# [Instructions to follow]
Down to the last line, print the data that follows exactly, without its pictures.

# [Task input]
----
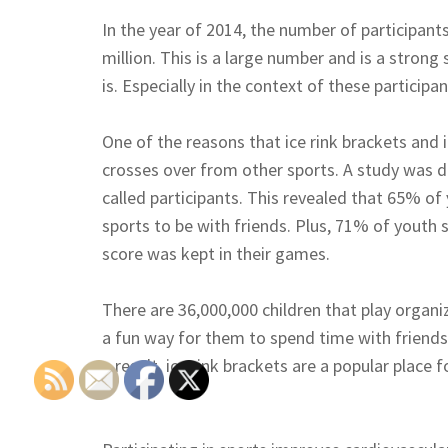
In the year of 2014, the number of participan
million. This is a large number and is a strong 
is. Especially in the context of these participa
One of the reasons that ice rink brackets and i
crosses over from other sports. A study was d
called participants. This revealed that 65% of 
sports to be with friends. Plus, 71% of youth s
score was kept in their games.
There are 36,000,000 children that play organiz
a fun way for them to spend time with friends 
a result, ice rink brackets are a popular place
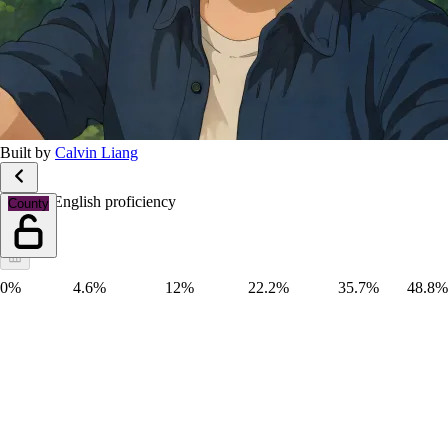
Built by
Calvin Liang
Limited English proficiency
County
0%
4.6%
12%
22.2%
35.7%
48.8%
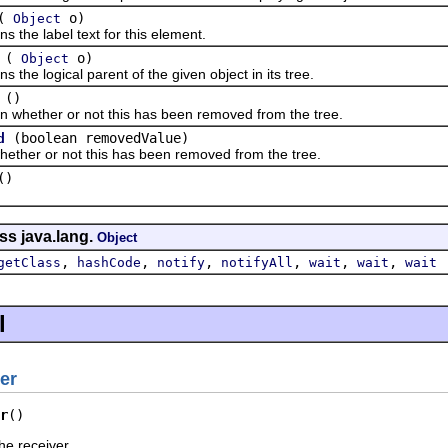
(
o)
Object
e label text for this element.
(
o)
Object
 logical parent of the given object in its tree.
()
ther or not this has been removed from the tree.
(boolean removedValue)
d
r or not this has been removed from the tree.
()
ss java.lang.
Object
,
,
,
,
,
,
getClass
hashCode
notify
notifyAll
wait
wait
wait
l
er
r
()
he receiver.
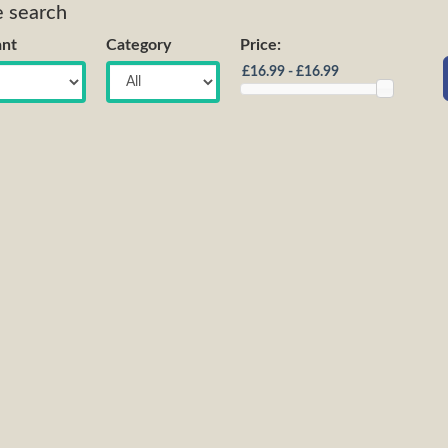
e search
nt
Category
Price:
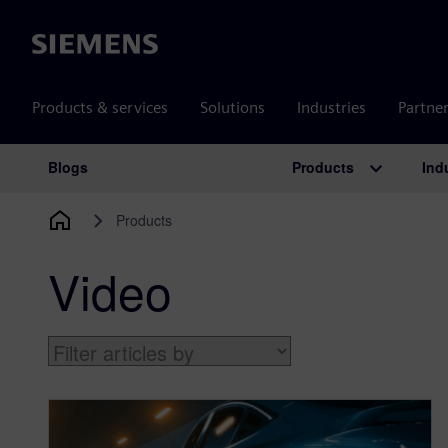
Siemens
Products & services
Solutions
Industries
Partne
Products
Ind
Blogs
Main Navigation
Products
Video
----
# [Answer to the problem]
In the year of 2014, the number of participan
million. This is a large number and is a strong 
is. Especially in the context of these participa
One of the reasons that ice rink brackets and i
crosses over from other sports. A study was d
called participants. This revealed that 65% of 
sports to be with friends. Plus, 71% of youth s
score was kept in their games.
There are 36,000,000 children that play organiz
a fun way for them to spend time with friends 
a result, ice rink brackets are a popular place
Built by
Calvin Liang
Limited English proficiency
County
0%
4.6%
12%
22.2%
35.7%
48.8%
(
o)
Object
e label text for this element.
(
o)
Object
 logical parent of the given object in its tree.
()
ther or not this has been removed from the tree.
(boolean removedValue)
d
r or not this has been removed from the tree.
()
ss java.lang.
Object
,
,
,
,
,
,
getClass
hashCode
notify
notifyAll
wait
wait
wait
l
er
r
()
he receiver.
e search
nt
Category
Price:
Siemens
Products & services
Solutions
Industries
Partne
Products
Ind
Blogs
Main Navigation
Products
Video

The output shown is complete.